§ **Required work**
Would you transcribe the listing exactly as it stands, minus any images?

§ **Information supplied**
-*-*-

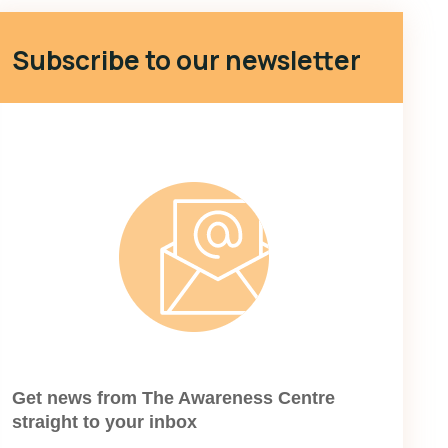
Subscribe to our newsletter
Get news from The Awareness Centre
straight to your inbox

-*-*-

§ **Solution to the problem**
Subscribe to our newsletter
Get news from The Awareness Centre
straight to your inbox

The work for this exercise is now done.